Shaun has a great post up for the 40 Day Fast about raising kids who are aware of a world in need around them, as does Polly, on the blessings that our hands can be to others.
It's Monday morning and I'm already exhausted. The Fourth of July weekend was lots of fun, watching fireworks with friends, helping my sister pack up her house (How strange is it that after 12 years of one or the other (mostly her) of us being there, in a week, neither of us will live in Waco?), and getting some much-needed sleep. Oh, and watching that epic men's finale at Wimbledon.
Last night we started the fourth round of the Christian Life Commission Public Policy Institute. The PPI brings together high school students from across Texas to spend a week together in conversation about issues that rest at the intersection of faith and public policy. This is not a "Jesus wants you to be a Republican" kind of summer camp; instead, it's a remarkable chance for a group of talented young people to come together to think about how we can make a difference in a world full of hurt. It's a chance for students to make choices about what kind of people they want to be, and what kind of lives they want to live. It is not for everyone, but for the students who choose to spend a week in Austin each summer, it can be a life-changing experience.
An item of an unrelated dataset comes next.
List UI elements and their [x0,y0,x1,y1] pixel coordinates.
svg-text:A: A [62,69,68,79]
(You can read more about what we do here.)
I love the PPI and did not want to miss this year, but I am tired. Teaching every morning at 8:30 for the past five weeks has taken its toll; I need to get a dissertation chapter out to the committee this week; and I leave for vacation in eight days. The fact that I am in charge of the very last thing we do every night at the PPI means I'm getting about 6 hours of sleep a night if I'm lucky, which isn't enough for me.
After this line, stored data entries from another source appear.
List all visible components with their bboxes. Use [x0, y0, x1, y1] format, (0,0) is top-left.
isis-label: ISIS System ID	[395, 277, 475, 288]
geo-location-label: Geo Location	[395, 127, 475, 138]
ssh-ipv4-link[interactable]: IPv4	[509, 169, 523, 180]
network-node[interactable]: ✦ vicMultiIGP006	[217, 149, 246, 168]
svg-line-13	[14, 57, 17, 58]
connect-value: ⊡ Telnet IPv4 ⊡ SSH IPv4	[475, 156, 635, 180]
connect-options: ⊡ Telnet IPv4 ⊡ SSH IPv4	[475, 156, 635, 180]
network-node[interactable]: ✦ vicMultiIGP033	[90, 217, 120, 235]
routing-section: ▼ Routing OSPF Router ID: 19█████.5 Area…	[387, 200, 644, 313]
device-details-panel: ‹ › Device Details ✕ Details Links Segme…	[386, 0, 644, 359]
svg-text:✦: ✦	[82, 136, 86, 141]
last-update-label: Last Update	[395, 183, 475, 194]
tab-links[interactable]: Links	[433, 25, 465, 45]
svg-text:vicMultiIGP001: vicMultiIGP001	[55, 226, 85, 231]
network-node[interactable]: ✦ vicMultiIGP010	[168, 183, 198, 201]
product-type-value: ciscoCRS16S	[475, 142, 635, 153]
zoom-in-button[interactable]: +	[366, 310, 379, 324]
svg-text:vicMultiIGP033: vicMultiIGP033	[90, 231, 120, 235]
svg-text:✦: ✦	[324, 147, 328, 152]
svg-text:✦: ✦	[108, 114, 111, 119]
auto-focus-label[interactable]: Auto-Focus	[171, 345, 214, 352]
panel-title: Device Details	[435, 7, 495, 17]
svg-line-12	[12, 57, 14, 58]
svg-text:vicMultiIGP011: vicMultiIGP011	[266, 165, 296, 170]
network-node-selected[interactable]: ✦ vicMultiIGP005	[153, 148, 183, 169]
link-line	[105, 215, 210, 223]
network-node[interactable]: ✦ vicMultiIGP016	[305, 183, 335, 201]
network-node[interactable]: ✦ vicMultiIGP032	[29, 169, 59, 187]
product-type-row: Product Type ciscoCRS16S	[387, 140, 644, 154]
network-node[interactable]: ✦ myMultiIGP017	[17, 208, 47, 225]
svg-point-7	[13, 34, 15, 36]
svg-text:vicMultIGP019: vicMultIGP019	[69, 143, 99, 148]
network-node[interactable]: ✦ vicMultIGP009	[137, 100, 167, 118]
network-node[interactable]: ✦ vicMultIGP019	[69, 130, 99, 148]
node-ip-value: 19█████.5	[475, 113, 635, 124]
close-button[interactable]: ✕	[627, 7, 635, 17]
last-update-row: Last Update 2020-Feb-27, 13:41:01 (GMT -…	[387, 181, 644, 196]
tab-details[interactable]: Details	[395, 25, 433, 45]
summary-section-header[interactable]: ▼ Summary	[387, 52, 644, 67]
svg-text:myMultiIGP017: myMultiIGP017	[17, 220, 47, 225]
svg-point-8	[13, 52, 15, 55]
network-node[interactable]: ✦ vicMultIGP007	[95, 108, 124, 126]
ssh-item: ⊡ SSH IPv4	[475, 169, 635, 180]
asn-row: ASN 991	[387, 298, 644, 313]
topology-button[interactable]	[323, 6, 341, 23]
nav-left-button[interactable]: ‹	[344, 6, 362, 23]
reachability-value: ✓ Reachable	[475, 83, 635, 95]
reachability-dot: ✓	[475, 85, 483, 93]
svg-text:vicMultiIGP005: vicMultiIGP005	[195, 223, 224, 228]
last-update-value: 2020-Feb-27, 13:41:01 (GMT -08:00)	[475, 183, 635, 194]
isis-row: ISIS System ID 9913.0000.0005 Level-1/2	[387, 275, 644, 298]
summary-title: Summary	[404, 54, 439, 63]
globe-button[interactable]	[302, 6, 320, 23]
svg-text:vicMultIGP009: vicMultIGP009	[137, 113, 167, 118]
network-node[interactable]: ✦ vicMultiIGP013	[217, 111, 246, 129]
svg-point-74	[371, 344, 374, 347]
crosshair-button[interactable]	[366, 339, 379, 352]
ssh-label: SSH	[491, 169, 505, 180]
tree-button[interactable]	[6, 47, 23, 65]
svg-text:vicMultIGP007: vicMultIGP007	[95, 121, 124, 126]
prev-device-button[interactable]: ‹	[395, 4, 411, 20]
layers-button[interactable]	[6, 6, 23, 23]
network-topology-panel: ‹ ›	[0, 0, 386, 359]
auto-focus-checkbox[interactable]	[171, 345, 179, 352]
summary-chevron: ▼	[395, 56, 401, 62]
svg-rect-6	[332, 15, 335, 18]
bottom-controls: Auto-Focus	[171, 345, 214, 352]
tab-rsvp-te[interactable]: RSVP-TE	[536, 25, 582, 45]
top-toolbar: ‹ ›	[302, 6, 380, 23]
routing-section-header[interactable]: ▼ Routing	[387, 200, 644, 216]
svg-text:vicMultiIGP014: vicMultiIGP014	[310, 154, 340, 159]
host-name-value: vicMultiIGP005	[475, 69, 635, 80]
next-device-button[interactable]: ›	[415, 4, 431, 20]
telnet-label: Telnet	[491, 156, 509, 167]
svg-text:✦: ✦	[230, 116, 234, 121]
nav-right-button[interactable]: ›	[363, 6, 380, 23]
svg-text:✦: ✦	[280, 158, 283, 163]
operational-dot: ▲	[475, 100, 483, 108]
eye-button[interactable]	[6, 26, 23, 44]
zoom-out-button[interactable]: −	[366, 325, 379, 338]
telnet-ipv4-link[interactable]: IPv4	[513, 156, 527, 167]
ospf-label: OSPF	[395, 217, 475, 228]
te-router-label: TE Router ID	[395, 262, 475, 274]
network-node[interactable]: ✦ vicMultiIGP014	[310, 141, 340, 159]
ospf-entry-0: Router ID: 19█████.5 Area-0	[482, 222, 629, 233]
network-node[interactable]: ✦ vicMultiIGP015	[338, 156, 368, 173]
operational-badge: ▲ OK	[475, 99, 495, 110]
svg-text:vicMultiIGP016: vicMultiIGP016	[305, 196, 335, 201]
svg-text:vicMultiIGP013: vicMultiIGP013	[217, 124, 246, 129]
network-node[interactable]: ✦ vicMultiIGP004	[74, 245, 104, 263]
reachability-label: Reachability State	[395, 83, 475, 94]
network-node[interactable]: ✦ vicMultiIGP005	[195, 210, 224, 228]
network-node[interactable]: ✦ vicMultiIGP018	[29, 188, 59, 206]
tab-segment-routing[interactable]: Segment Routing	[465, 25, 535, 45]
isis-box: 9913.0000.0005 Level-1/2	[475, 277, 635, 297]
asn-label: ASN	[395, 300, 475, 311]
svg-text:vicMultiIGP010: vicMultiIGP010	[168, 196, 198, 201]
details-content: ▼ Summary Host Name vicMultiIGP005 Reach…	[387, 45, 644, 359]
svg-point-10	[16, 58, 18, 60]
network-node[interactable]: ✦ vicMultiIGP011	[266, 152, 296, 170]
Reading Shaun's post, though, I remembered why it's worth it. I don't have kids of my own, but each summer, I get a chance to help a group of teenagers think about what it means to be a Christian in a world that's full of need. I get to encourage them to be the kind of people who will live in the knowledge that the world is bigger than our own narrow perspectives, and that our choices have a very real impact on whether other people live or die. I get to watch them meet all kinds of people who refuse to sit by while injustice happens, but who instead open a clinic, start a protest, or pass a bill that changes things. And I get to maintain relationships with them for the years to come, to watch them chose and change and grow and begin to take those steps towards changing the world.
And that's worth a little lost sleep.